A la hora de afrontar una fiesta, según sea su experiencia, los djs pueden tener miedo de que el equipo les falle, de no acertar con el repertorio o que los invitados estén demasiado “chispillas”. Son miedos que se repiten aunque los de perfil más “técnico” no tendrán tanta preocupación por el equipo y los que tengan más don de gentes podrán lidiar con los invitados, estén como estén. Sin embargo, en lo que todos, absolutamente todos, van a estar de acuerdo, es en tener miedo a verse en una circunstancia como ésta. Nos ponemos en situación. Suena el teléfono (o peor aún, una notificación de whatsapp) y te dicen:

“Hola, somos amigos de (fulanito) que te ha contratado para la música. Le hemos preparado un vídeo sorpresa y queríamos hablar contigo del tema”. Y da igual que haga un día de sol espléndido. El cerebro del dj se llena de nubarrones como si estuviese en Mordor…

De entrada, ya hay un error, que ha sido preparar el vídeo antes de hablar. Pero obviando este pequeño detalle, lo que se nos viene encima es difícil de explicar con la lógica: va a haber que hacer un despliegue por sorpresa de pantalla, proyector, cable de audio y, en el mejor de los casos, ordenador (esto lo explicamos más tarde, nunca se sabe si es bueno o malo). Esto, en tiempo récord, sin opción de hacer pruebas en vivo y, sobre todo, con un evento en marcha.
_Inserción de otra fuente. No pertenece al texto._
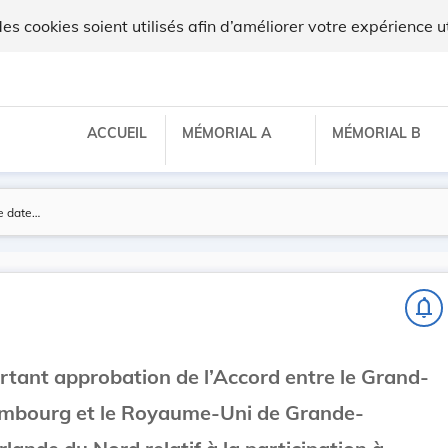
 cookies soient utilisés afin d’améliorer votre expérience ut
ACCUEIL
MÉMORIAL A
MÉMORIAL B
notifications_none
ortant approbation de l’Accord entre le Grand-
mbourg et le Royaume-Uni de Grande-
Aquí vamos a hacer dos pequeños incisos. El primero va sobre la preparación del vídeo en sí. En cualquier presentación que requiere vídeo (entrega de premios, lanzamiento de un nuevo producto, etc), la prueba se hace antes, con el salón vacío, con todo el tiempo del mundo para calibrar audio y vídeo y con un margen para corregir errores. Nos olvidamos de todo eso en nuestra fiesta: tenemos el salón lleno, invitados que se cruzan, un ejército de camareros pasando, unos homenajeados a los que hay que secuestrar (a veces, literalmente) para que no vean los preparativos y, lo mejor de todo, es que no podemos probar el sonido para no desvelar la sorpresa. Muchas veces, la sorpresa nos la llevamos nosotros, cuando comprobamos que el vídeo no tiene sonido, ya con todo el mundo mirando. Si la fiesta es un globo, en ese momento se deshincha…

video mudo

glups, el vídeo no tiene sonido 🙁

El segundo inciso va sobre lo idóneo del momento. Porque el vídeo siempre se incrusta en el protocolo de la fiesta como un trozo de comida entre los dientes. Que puedes vivir con ello, pero te interfiere. Si además le sumamos que la idea original es que el vídeo se proyecte en el momento más crítico de la fiesta (si es una boda, antes del baile de los novios; si es un homenaje, justo cuando se van a dar los regalos) la posibilidad de cargarnos la emotividad del momento cumbre por un mal funcionamiento del vídeo es cerca del pleno. Y nuestro globo ya no es que esté deshinchado, es que se pincha directamente.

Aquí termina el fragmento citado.